The National Bank of Kuwait (NBK), the largest Kuwaiti bank by total assets, posted a slight decrease in net profit for the fourth quarter of 2012, down to KD76.2m ($268.59m) from KD76.8m ($270.71m) the previous year. However, this was well above predictions, with forecasts anticipating fourth-quarter profits at around KD62m ($218.54m). Yearly net profits, meanwhile, increased to $1.09bn for 2012, up from $1.08bn in 2011, and total assets reached $58.4bn at the end of 2012, up from $48.5bn the previous year.
NBK has kept its profits stable in the face of local and regional challenges, maintaining high ratings from major international agencies. The bank maintained its “As3” from Moody’s, “AA-” from Fitch and “A+” from Standard & Poor’s.
“2012 was a turbulent year for the banking sector in Kuwait, as the operating environment remained stagnant,” Ibrahim Dabdoub, CEO of NBK, said in a statement at the end of January. “Government spending was insufficient and the tendering of new projects remained behind schedule, leading to slower economic activity and an underperforming stock market.”
Kuwait Finance House, the second-largest bank by market capitalisation and the largest Islamic lender, also closed 2012 on a positive note, reporting a 24% increase in fourth-quarter net profits. According to Reuters, net profits rose from KD9.54m ($33.63m) in the fourth quarter of 2011 to KD11.8m ($41.59m) in the fourth quarter of 2012.
Mohammad Al Khudairi, the bank’s chairman, told Reuters the increase was largely due to the bank’s Transformation Programme, which was put in place to address the fall in profits recorded in 2011. This involves the reorganisation of the bank’s management and plans to sell or restructure its less profitable subsidiaries.
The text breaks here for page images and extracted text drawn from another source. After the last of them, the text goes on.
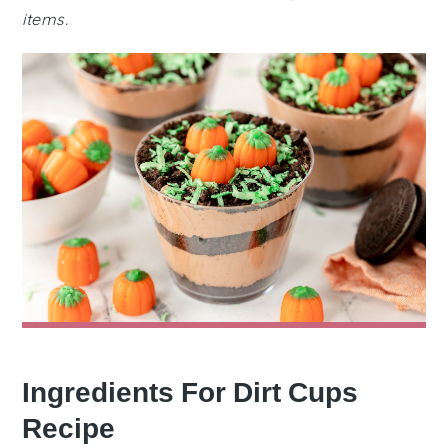
items.
Ingredients For Dirt Cups
Recipe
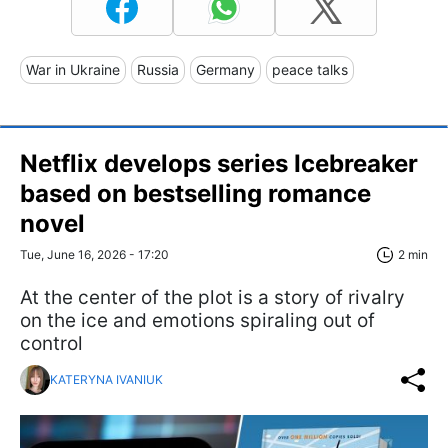
War in Ukraine
Russia
Germany
peace talks
Netflix develops series Icebreaker
based on bestselling romance
novel
Tue, June 16, 2026 - 17:20
2 min
At the center of the plot is a story of rivalry
on the ice and emotions spiraling out of
control
KATERYNA IVANIUK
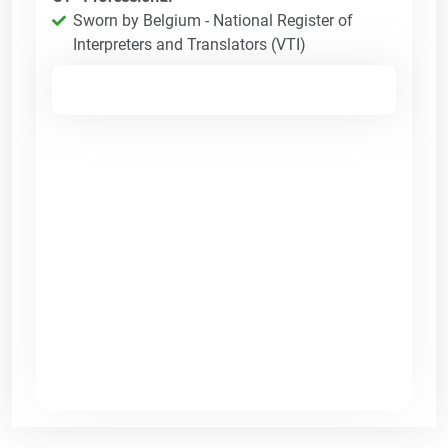
Sworn by Belgium - National Register of
Interpreters and Translators (VTI)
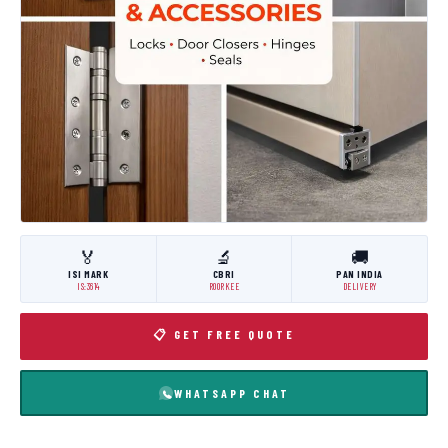
🏅
🔬
🚚
ISI MARK
CBRI
PAN INDIA
IS:3614
ROORKEE
DELIVERY
📋 GET FREE QUOTE
WHATSAPP CHAT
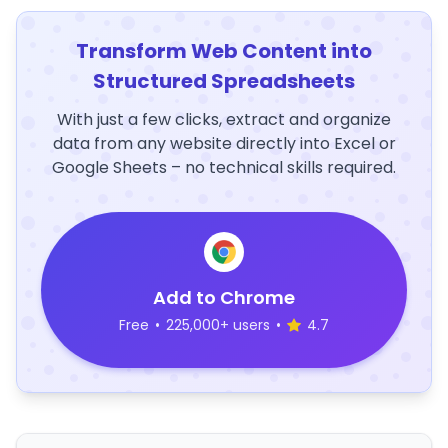
Transform Web Content into
Structured Spreadsheets
With just a few clicks, extract and organize
data from any website directly into Excel or
Google Sheets – no technical skills required.
Add to Chrome
Free
•
225,000+ users
•
4.7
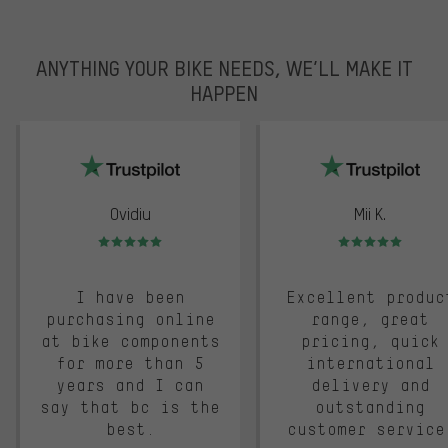
ANYTHING YOUR BIKE NEEDS, WE’LL MAKE IT
HAPPEN
trustpilot
Ovidiu
Mii K.
Rating: 5 of 5
Rating: 5 of 5
I have been
Excellent produc
purchasing online
range, great
at bike components
pricing, quick
for more than 5
international
years and I can
delivery and
say that bc is the
outstanding
best.
customer service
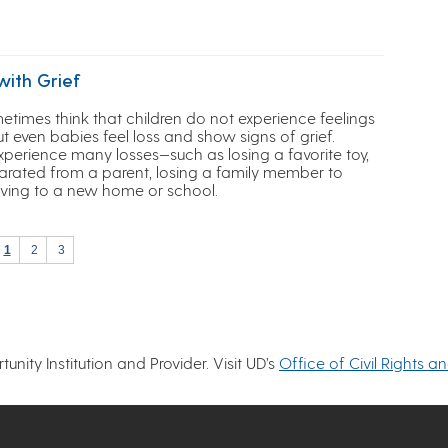
with Grief
etimes think that children do not experience feelings
but even babies feel loss and show signs of grief.
xperience many losses—such as losing a favorite toy,
arated from a parent, losing a family member to
ving to a new home or school.
1
2
3
nity Institution and Provider. Visit UD’s
Office of Civil Rights a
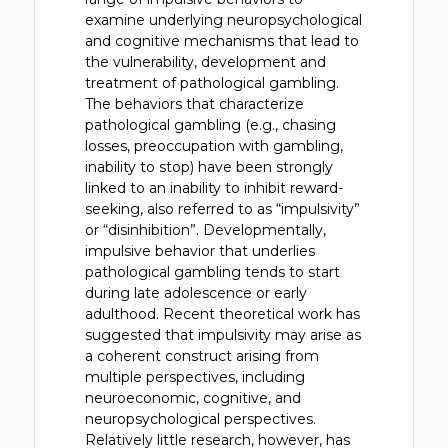
examine underlying neuropsychological
and cognitive mechanisms that lead to
the vulnerability, development and
treatment of pathological gambling.
The behaviors that characterize
pathological gambling (e.g., chasing
losses, preoccupation with gambling,
inability to stop) have been strongly
linked to an inability to inhibit reward-
seeking, also referred to as “impulsivity”
or “disinhibition”. Developmentally,
impulsive behavior that underlies
pathological gambling tends to start
during late adolescence or early
adulthood. Recent theoretical work has
suggested that impulsivity may arise as
a coherent construct arising from
multiple perspectives, including
neuroeconomic, cognitive, and
neuropsychological perspectives.
Relatively little research, however, has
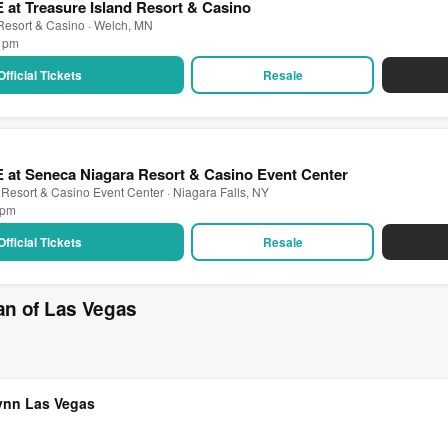
 at Treasure Island Resort & Casino
 Resort & Casino · Welch, MN
0 pm
Official Tickets
Resale
 at Seneca Niagara Resort & Casino Event Center
Resort & Casino Event Center · Niagara Falls, NY
0 pm
Official Tickets
Resale
an of Las Vegas
Wynn Las Vegas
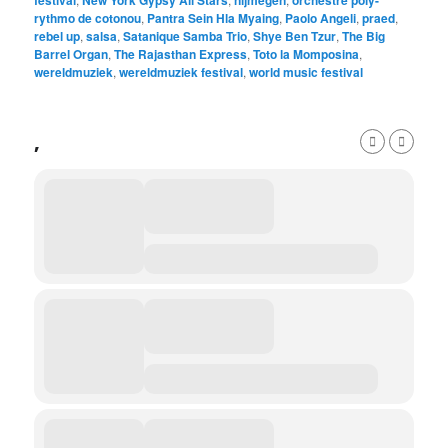
festival
New York Gypsy All Stars
nijmegen
orchestre poly-
rythmo de cotonou
,
Pantra Sein Hla Myaing
,
Paolo Angeli
,
praed
,
rebel up
,
salsa
,
Satanique Samba Trio
,
Shye Ben Tzur
,
The Big
Barrel Organ
,
The Rajasthan Express
,
Toto la Momposina
,
wereldmuziek
,
wereldmuziek festival
,
world music festival
,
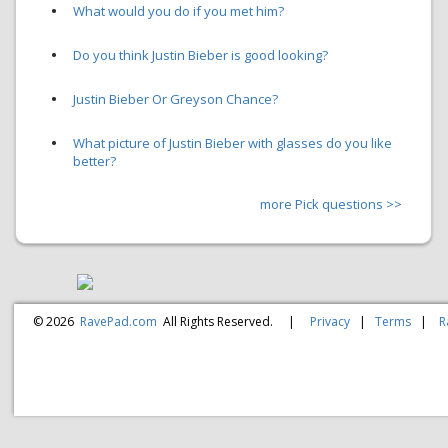
•
What would you do if you met him?
•
Do you think Justin Bieber is good looking?
•
Justin Bieber Or Greyson Chance?
•
What picture of Justin Bieber with glasses do you like
better?
more Pick questions >>
© 2026
RavePad.com
All Rights Reserved.
|
Privacy
|
Terms
|
R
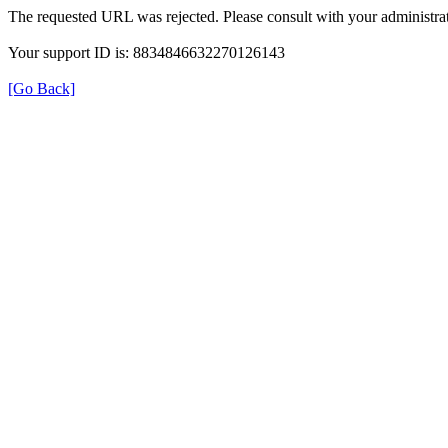
The requested URL was rejected. Please consult with your administrat
Your support ID is: 8834846632270126143
[Go Back]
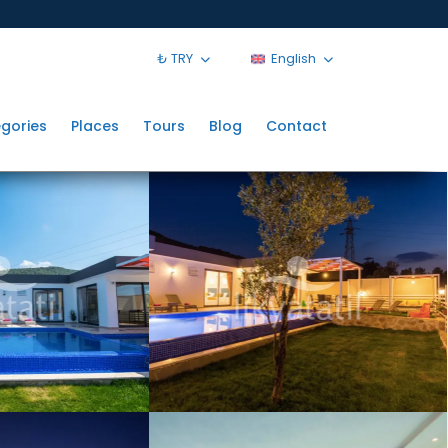
₺ TRY
English
gories
Places
Tours
Blog
Contact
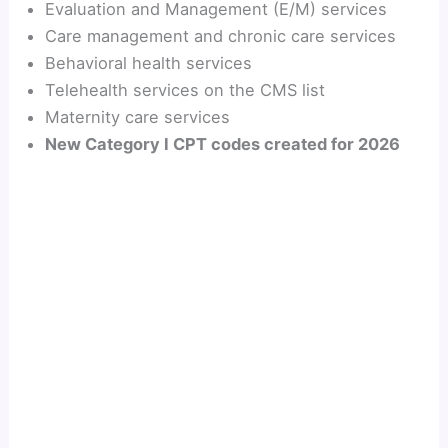
Evaluation and Management (E/M) services
Care management and chronic care services
Behavioral health services
Telehealth services on the CMS list
Maternity care services
New Category I CPT codes created for 2026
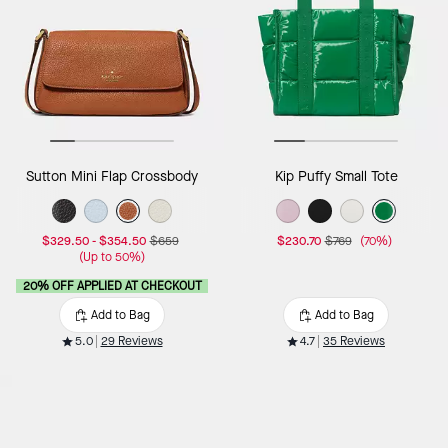
Sutton Mini Flap Crossbody
Kip Puffy Small Tote
$329.50
-
$354.50
$659
$230.70
$769
(70%)
(Up to 50%)
20% OFF APPLIED AT CHECKOUT
Add to Bag
Add to Bag
5.0
29 Reviews
4.7
35 Reviews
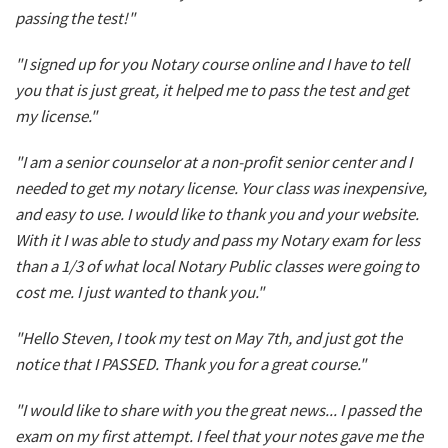
passing the test!"
"I signed up for you Notary course online and I have to tell
you that is just great, it helped me to pass the test and get
my license."
"I am a senior counselor at a non-profit senior center and I
needed to get my notary license. Your class was inexpensive,
and easy to use. I would like to thank you and your website.
With it I was able to study and pass my Notary exam for less
than a 1/3 of what local Notary Public classes were going to
cost me. I just wanted to thank you."
"Hello Steven, I took my test on May 7th, and just got the
notice that I PASSED. Thank you for a great course."
"I would like to share with you the great news... I passed the
exam on my first attempt. I feel that your notes gave me the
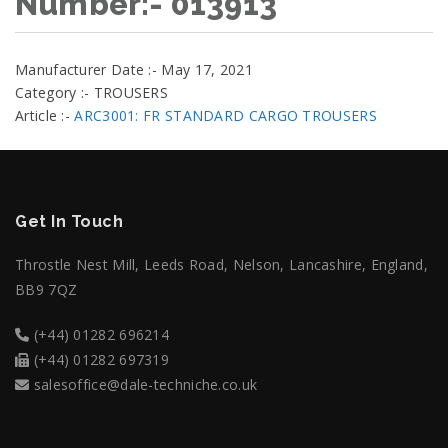
Number:- 013913
Manufacturer Date :- May 17, 2021
Category :- TROUSERS
Article :-
ARC3001: FR STANDARD CARGO TROUSERS
Get In Touch
Throstle Nest Mill, Leeds Road, Nelson, Lancashire, England,
BB9 7QZ
(+44) 01282 696214
(+44) 01282 697319
salesoffice@dale-techniche.co.uk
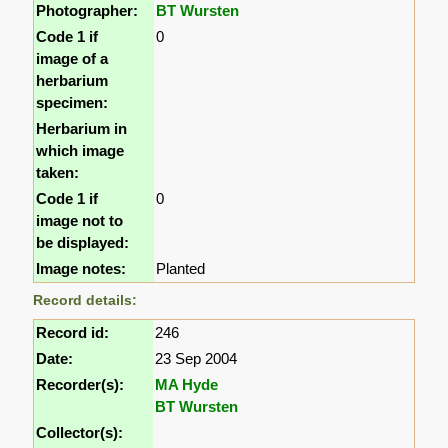
Photographer:
BT Wursten
Code 1 if
0
image of a
herbarium
specimen:
Herbarium in
which image
taken:
Code 1 if
0
image not to
be displayed:
Image notes:
Planted
Record details:
Record id:
246
Date:
23 Sep 2004
Recorder(s):
MA Hyde
BT Wursten
Collector(s):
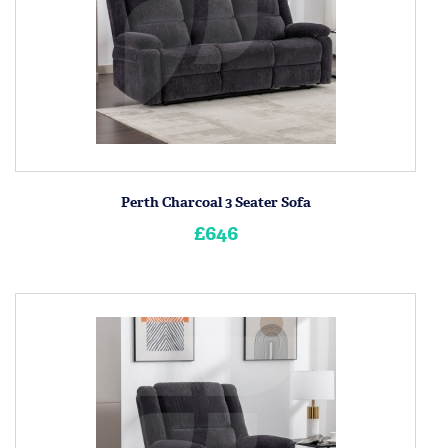
Perth Charcoal 3 Seater Sofa
£646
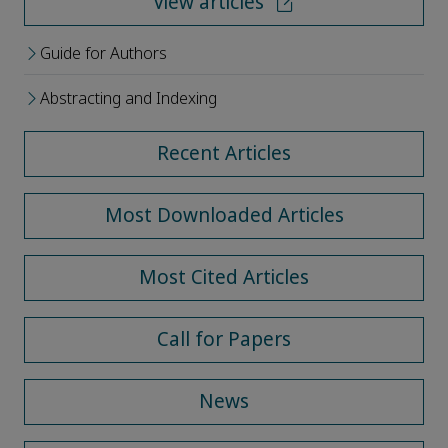
View articles
Guide for Authors
Abstracting and Indexing
Recent Articles
Most Downloaded Articles
Most Cited Articles
Call for Papers
News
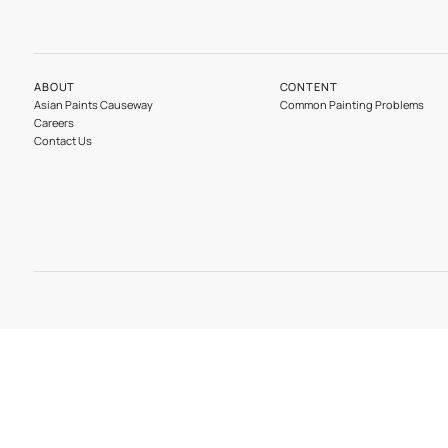
Our Divisions
Wood
ABOUT
CONTENT
Asian Paints Causeway
Common Painting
Burgan Bank, the fourth-largest bank by capitalisation, posted KD55.6m ($195.98m) in net profits, a 10% increase over the KD50.6m ($178.36m) recorded in 2011. Operating profit before provisions amounted to KD119m ($419.46m), a 17% year-on-year (y-o-y) increase, while loans and advances grew 50%, reaching KD3.4bn ($11.98bn), and deposits grew 39% to KD3.9bn ($13.75bn).
Gulf Bank closed out 2012 with net profit of KD30.9m ($108.92m), up from KD30.6m ($107. 86m) in 2011. Income before provisions stood at KD121.4m ($427.92m), up 13% y-o-y. The bank had total assets of KD4.85bn ($17.09bn), while deposits reached KD4.09m ($14.41m) and loans grew by 4.9%.
According to Mahmoud Abdul Khaleq Al Nouri, the chairman of Gulf Bank, a number of factors contributed to the profits. These included a two-year turnaround plan, which the bank completed in 2012, that focused on promoting sustainable growth.
Many of the country’s financial institutions in the sector are now looking to further solidify gains and accelerate growth. “The Central Bank’s stance now is conservative, which is good in such hazy global economic conditions,” Eduardo Eguren, CEO of Burgan Bank, told OBG. “I am optimistic that the new governor will work with the banks to put together a strategy that will be best for the country.”
Eguren said the economic climate presents a difficult operating environment for many of the financial institutions in the country, given that banks cannot issue mortgages or foreclose on property in the case of customer defaults.
“For the banking sector to progress banks must be adaptable, resilient, and focus on organic growth,” he said. “You cannot be successful in acquisitions if you are not effective at driving growth in the core market.”
With the sector having proven itself resilient to the effects of the global financial crisis and with many institutions having established themselves on a stable path, the country’s banks are in a good position to investigate their options for moving toward greater growth.